Si verdaderamente ese aparato era tan sabio, quizá este último acto de inmolación tenía como fin indicarme esta salida que nunca antes había visto.
Así que decidí salir.
Lo primero que llamó mi atención fue que en ese lugar la gente parecía saber a dónde se dirigía sin necesidad de que ningún aparato guiara sus pasos. Yo, por el contrario, me desplazaba inseguro, titubeante. Carecía de sentido de la orientación porque durante toda mi vida un dispositivo había sido el encargado de decirme qué calles tenía que atravesar, cuándo girar y en qué momento había llegado a mi meta.
Pero no solo aquello me sorprendió. Allí casi todos hablaban unos con otros. Se saludaban con un abrazo, con dos besos. Mantenían la atención en la persona con la que conversaban y solo bajaban la vista para tomar algún sorbo de café o de cualquier otra bebida.
Los niños jugaban en la calle y parecían divertirse a pesar de lo básicos que parecían ser esos entretenimientos. Había visto en algún vídeo que hubo un tiempo en que existieron los divertimentos analógicos pero nunca los había experimentado ni advertido hasta ahora.
No parecía tan malo.
De forma inconsciente, hice un doble tap con mi dedo para indicar que aquello me gustaba.
Proseguí mi primer paseo sin geolocalizador y acabé en el lugar más extraño que había visto nunca, si cabe.

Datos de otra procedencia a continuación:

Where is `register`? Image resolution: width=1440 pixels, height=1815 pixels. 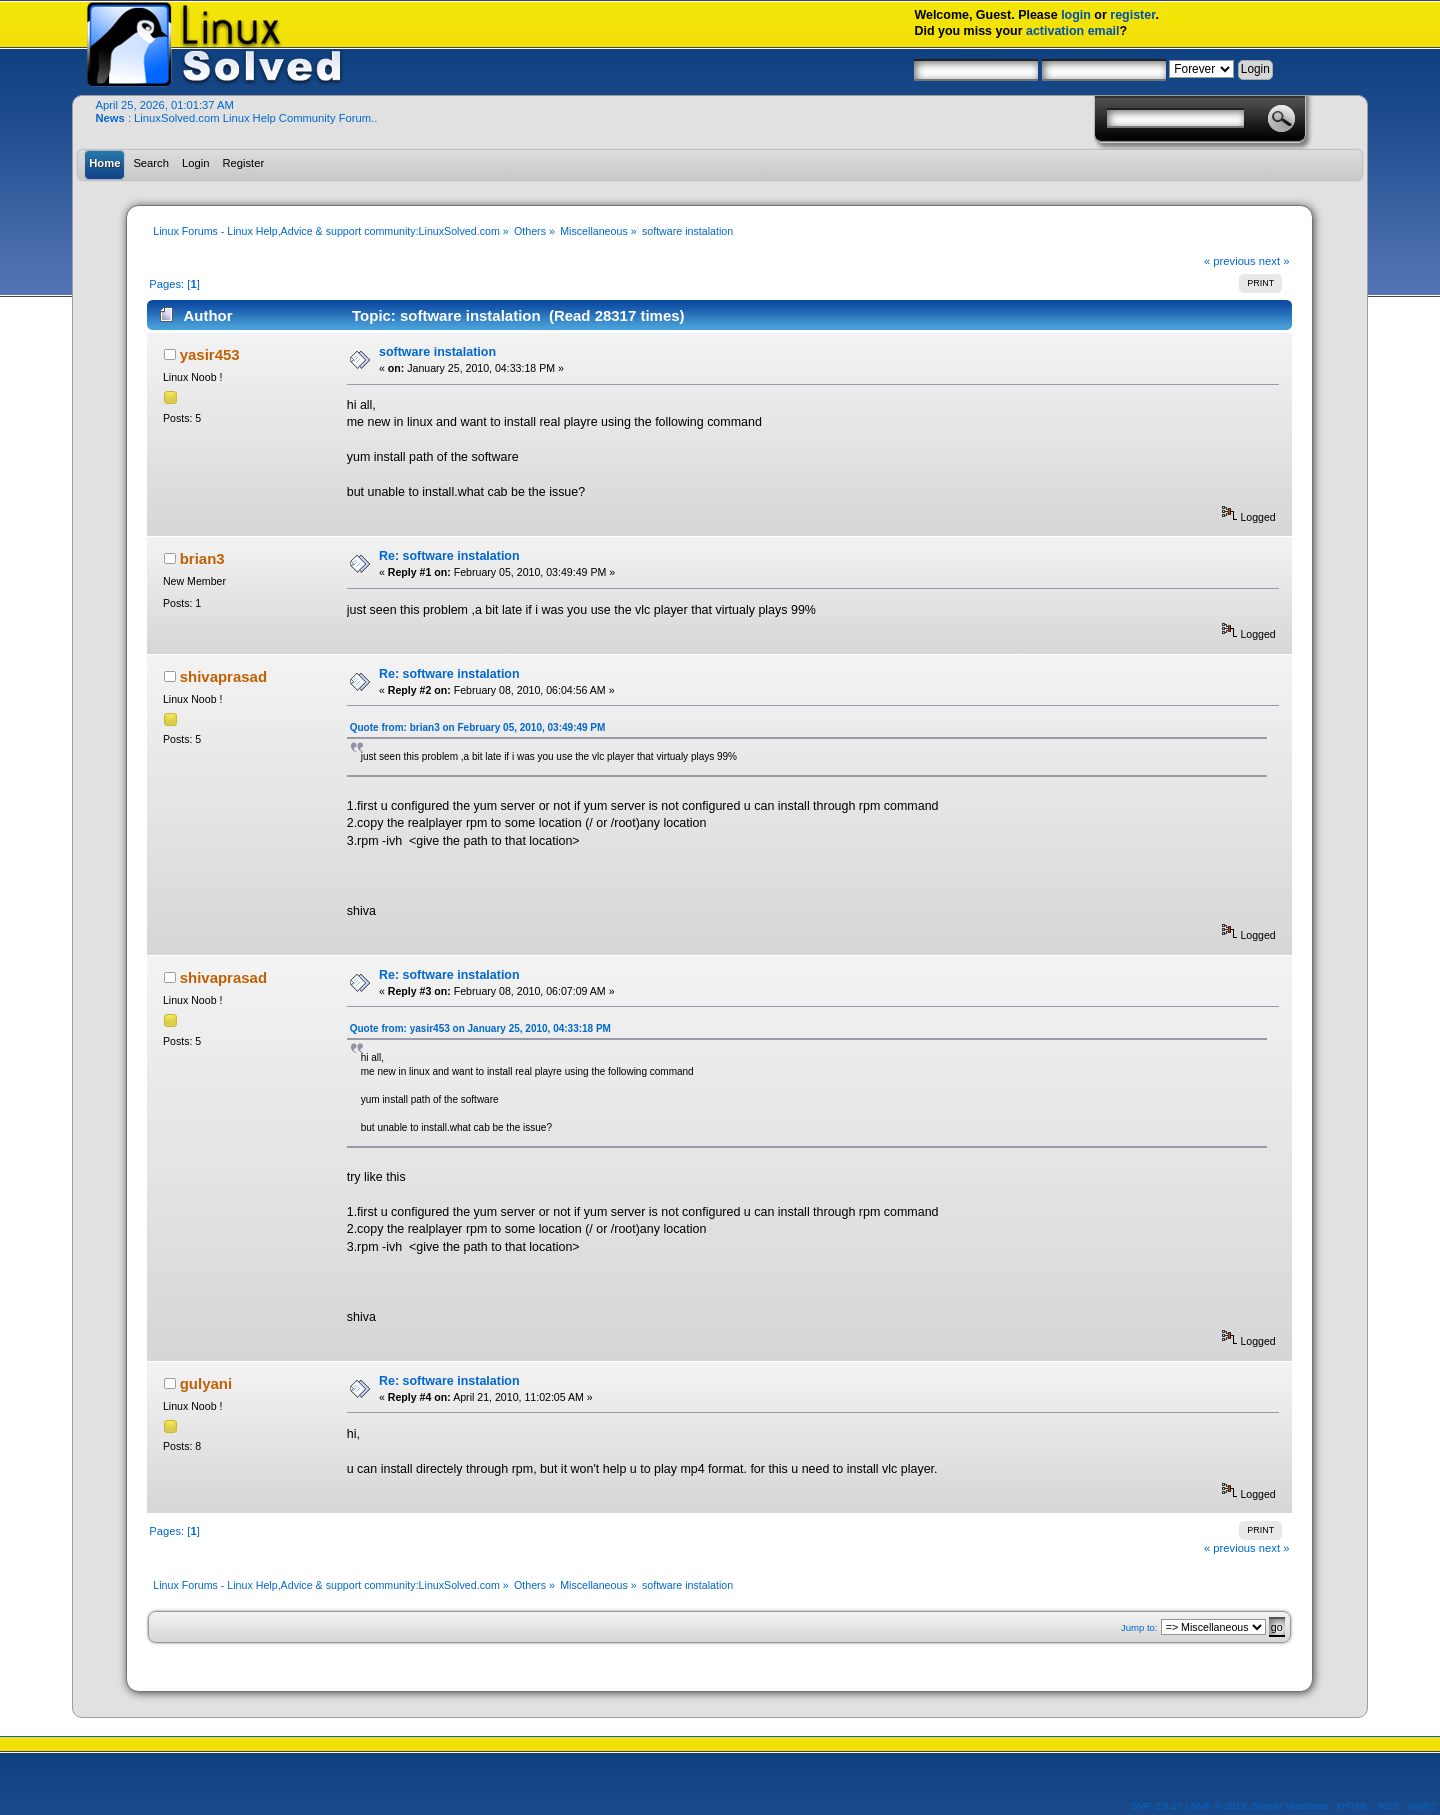 register is located at coordinates (1132, 15).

Allí se amontonaban cientos, miles de objetos iguales pero diferentes. Grandes, pequeños, gordos, finos, de colores distintos…
Librería, leí antes de entrar en aquel lugar.
Avancé cauto entre pasillos rodeados de aquellas cosas. En un momento dado, decidí imitar a otra persona que había cogido uno de los objetos y se entretenía examinándolo en un sofá cercano.
Me decidí por uno y me senté junto a él.
Con el rabillo del ojo, hice lo que mi compañero hacía y abrí el objeto. Rebusqué. Allí solo había letras, frases, historias. Ningún botón, ninguna red instalada. No parecía viable que aquello te conectara con nada. ¿Entonces qué utilidad tenía?
Decidí seguir imitando a mi compañero, no obstante, y leer lo que ahí estaba escrito.
Empecé como él, por el principio.
“Y a continuación -seguí-, compara con la siguiente escena el estado en que, con respecto a la educación o a la falta de ella, se halla nuestra naturaleza.
Imagina una especie de cavernosa vivienda subterránea provista de una larga entrada, abierta a la luz, que se extiende a lo ancho de toda la caverna, y unas personas que están en ella desde niños, con teléfonos inteligentes atados a las manos, de modo que tengan que mirar únicamente hacia sus pantallas, pues estas les impiden levantar o volver las cabezas…”.